The nurse is admitting a client at 23 weeks' gestation in preparation for induction and delivery after it was determined the fetus had died secondary to trauma. When asked by the client to explain what went wrong, the nurse can point out which potential cause for this loss? a) genetic abnormality b) premature rupture of membranes c) preeclampsia d) placental abruption

d) placental abruption Rationale: The most common cause of fetal death after a trauma is placental abruption (abruptio placentae), where the placenta separates from the uterus, and the fetus is not able to survive. Genetic abnormalities typically cause spontaneous abortion (miscarriage) in the first trimester. Trauma does not cause preeclampsia (which is related to various issues in the mother) nor does trauma usually cause PROM.

A pregnant client is admitted to a maternity clinic after experiencing contractions. The assigned nurse observes that the client experiences pauses between contractions. The nurse knows that which event marks the importance of the pauses between contractions during labor? a) effacement and dilation (dilatation) of the cervix b) shortening of the upper uterine segment c) reduction in length of the cervical canal d) restoration of blood flow to uterus and placenta

d) restoration of blood flow to uterus and placenta Rationale: The pauses between contractions during labor are important because they allow the restoration of blood flow to the uterus and the placenta. Shortening of the upper uterine segment, reduction in length of the cervical canal, and effacement and dilation (dilatation) of the cervix are other processes that occur during uterine contractions.

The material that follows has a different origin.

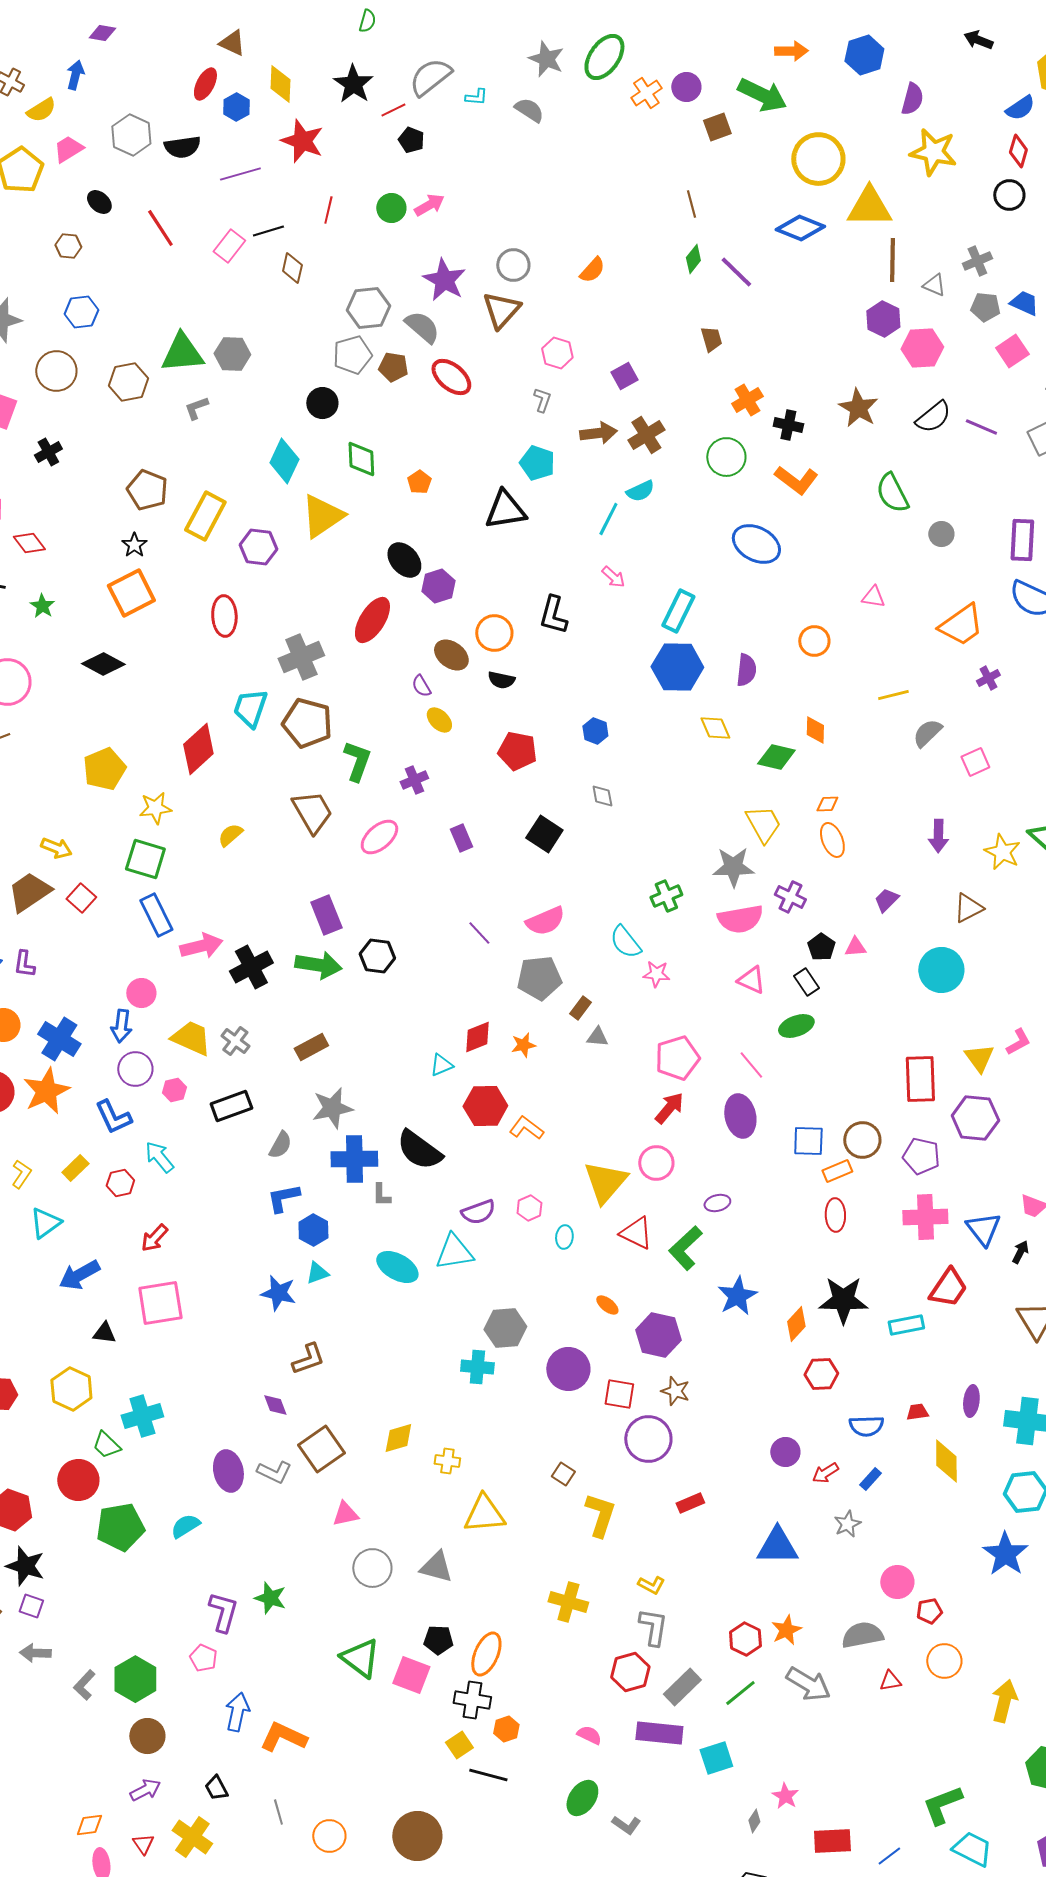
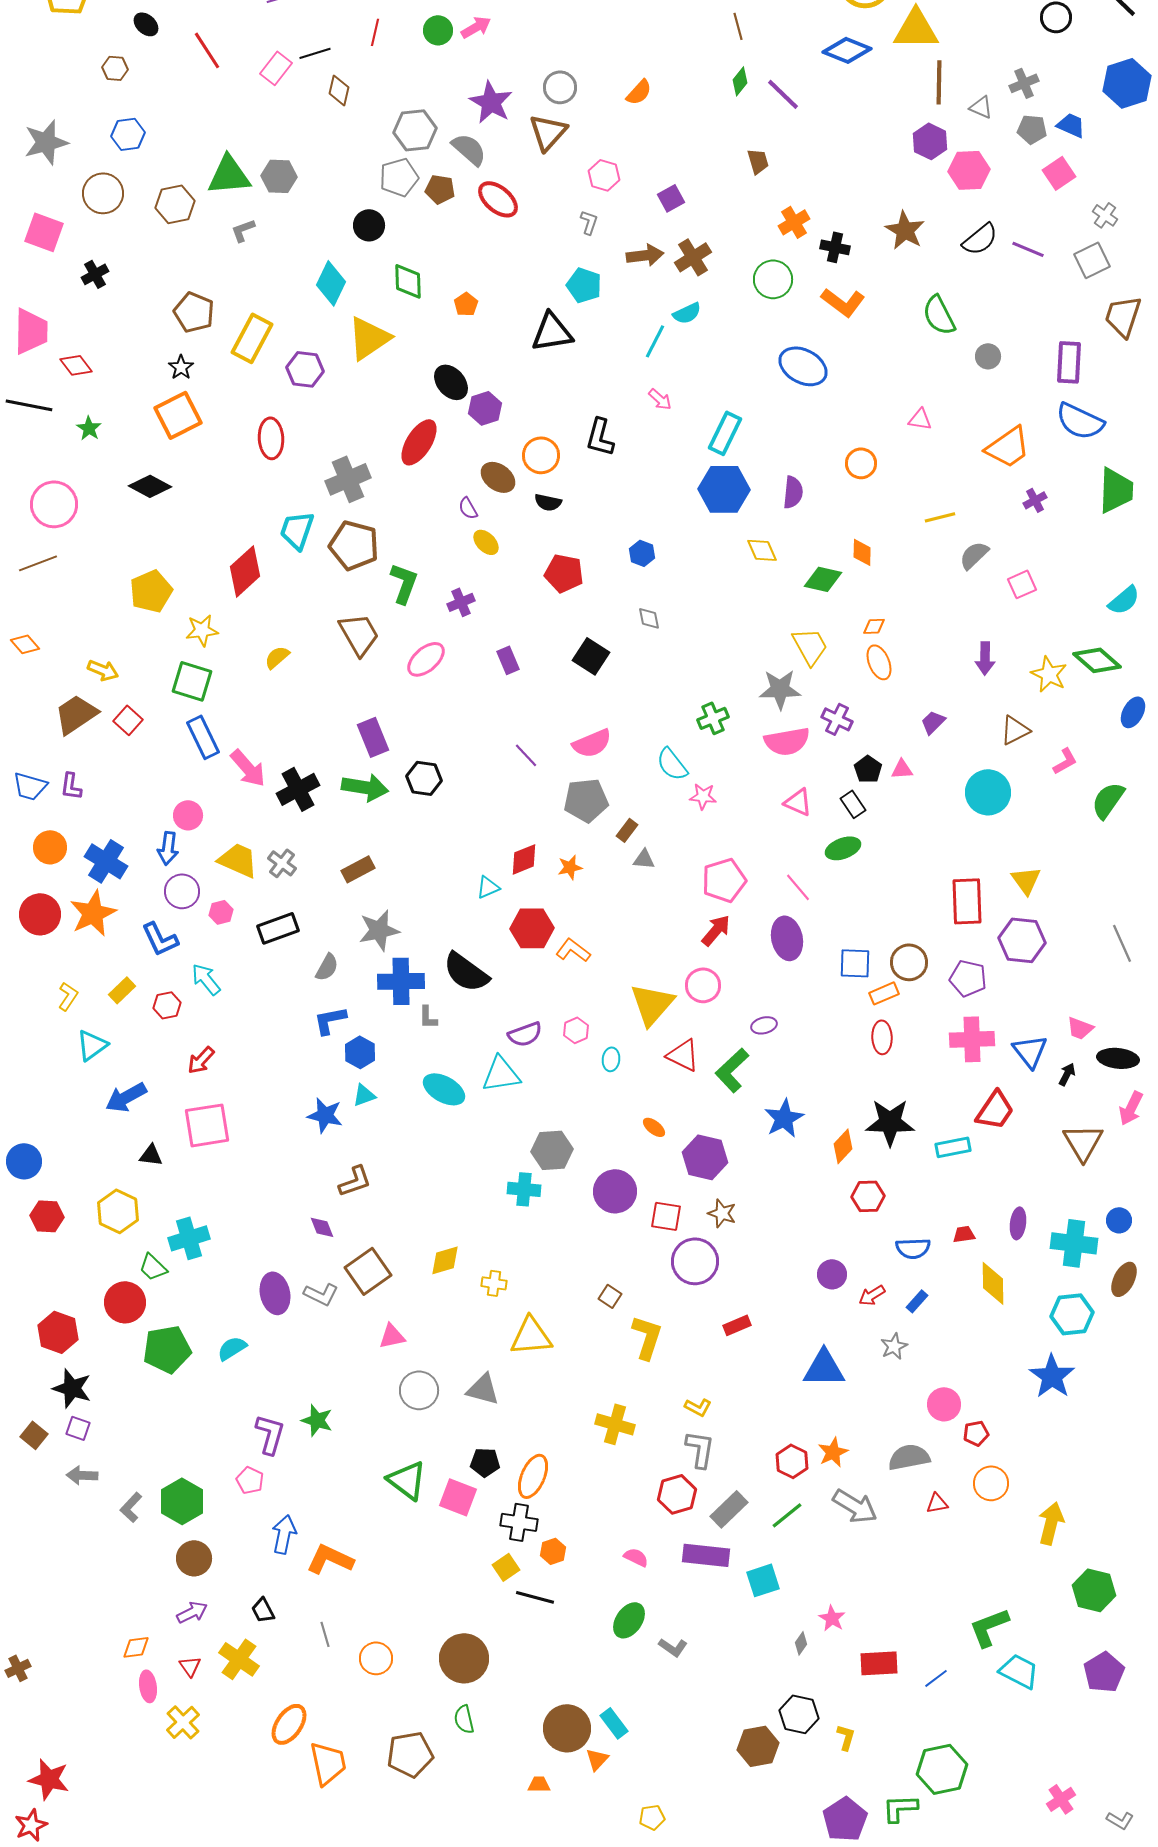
pink arrow: (201, 946) -> (248, 768), turned 63
pink L-shape: (1018, 1042) -> (1065, 761), moved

The nurse instructs a new mother about safety considerations for the neonate. The nurse determines that the patient does not understand the instructions when she says: a. "All neonates should be in an approved car seat when in an automobile." b. "Pillows should not be used in the infant's crib." c. "Infants should never be left unattended on an unguarded surface." d. "I should wake the baby to feed every 3 to 4 hours."

d. "I should wake the baby to feed every 3 to 4 hours." Rationale: Newborns should be fed on demand rather than on a schedule. Teach families to count the number of wet and dirty diapers to monitor for adequate intake.

The home health nurse visits a family 2 weeks after hospital discharge. The nurse observes that the umbilical cord has dried and fallen off. The area appears healed with no drainage or erythema present. The mother can be instructed to: a. cover the umbilicus with a band-aid. b. continue to clean the stump with alcohol for one week. c. apply an antibiotic ointment to the stump. d. give him a bath in an infant tub now.

d. give him a bath in an infant tub now. Rationale: The baby's umbilical cord stump dries out and eventually falls off — usually within one to three weeks after birth. After the cord has fallen off, the navel will gradually heal. It's normal for the center to look red at the point of separation. Sponge baths are recommended for a few more days or tub baths will be fine.